The reason I'm asking is that I want to make sure that audit exemption has been claimed properly and there were several changes in director's of the company so have to make sure that the director who's signing under that date was the director of the company at that time.

Hope it makes sense to you 

Thanks!


----------



## eamo_keating (3 Feb 2011)

First things first. The signatory date on the balance sheet does not have to be the year end, it simply has to be the date upon which the accounts were signed. So, if it is the 27/1/2001, then that is fine. Always try and file your B1 annual return as soon after the AR date to avoid any problems. 

If you file your B1 annual return online, you are granted 28 additional days from the AR date to file it (by 24th February 2011). You are then granted an additional 28 days in which to file the signed abridged financial statements along with the signed B1 (24th March 2011). Note that the signature date can be any date up to the 56th day after the AR date but its not wise to leave the filing that close to the AR date + 56 days as anything can happened to cause a delay in the filing (postal delay, absent director etc) and thus a loss of audit exemption so it is prudent to get it filed as close as possible to the actual AR date. 

Finally, if there were several changes in directors during the year, you need to ensure that a B10 form has been filed with CRO for each of the changes made. These forms are theoretically meant to be filed within 14 days of the appointment but the CRO are not too strict in this, you can simply backdate them. Note however, that they need to be filed in advance of the B1 annual return.

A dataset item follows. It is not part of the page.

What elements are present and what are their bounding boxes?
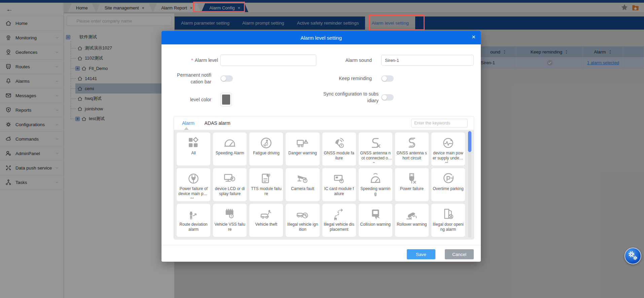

Otherwise, the B1 will be rejected as it does not recognise the directors names.


----------



## Paddy199 (3 Feb 2011)

The date on the accounts is the date the accounts were approved at the AGM. The directors sign the accounts on behalf of the board, and the board approved the accounts at the AGM.

There are criteria regarding when an AGM can take place and the required notice of such a meeting. Thats a company secretarial matter and you can google it.

If your year end is 31 Dec 2010, and you sign the accounts on 31 March 2011, you have certain responsibilities for any events that occur between the balance sheet date and sign off of the accounts (i.e. post balance sheet events or PBSE). They can be adjusting or non adjusting PBSE, depending on effect on accounts. This is more important for audits.
An example would be flooding which could have being an issue for some companies like BT this year, although I think their y/e is April.


----------



## Guitarist (3 Feb 2011)

Sean7 - I think you should consult an accountant and perhaps that what you'd expect from me as an accountant! However, the company will lose iits audit exemption (and for two years) should you for whatever reason be deemed to have filed late with CRO.
CRO are now screening accounts and they do return them if they don't tick the particular boxes that CRO deem worthy (they also let some dreadful examples onto the register but that's another days arguement). Be careful.


----------



## Paddy199 (3 Feb 2011)

Sean7,

You can only claim audit exemption in your first annual return (not the 6 month one). 
If you have being auditing in the past, you have to get your auditor to resign and notify the CRO of this. Various paperwork has to be presented for this. You then tick the audit exemption box on your B1. 

The subsequent years you don't need to tick this box.

As you need signed accounts for submission with your B1 return, you will have to hold an AGM sometime prior to submission and sign off your accounts on that date. Use the same date on all pages of the accounts.


----------



## sean7 (3 Feb 2011)

Thank you all, I really appreciate your help. It's going to be my third AR including the 6 month one. I just want to make sure I claim audit exemption correctly. I did claim it in my previous AR (my accounting year runs from 01/07 - 30/06) and I signed off my previous balance sheet on the 22nd July (22 days after financial year end).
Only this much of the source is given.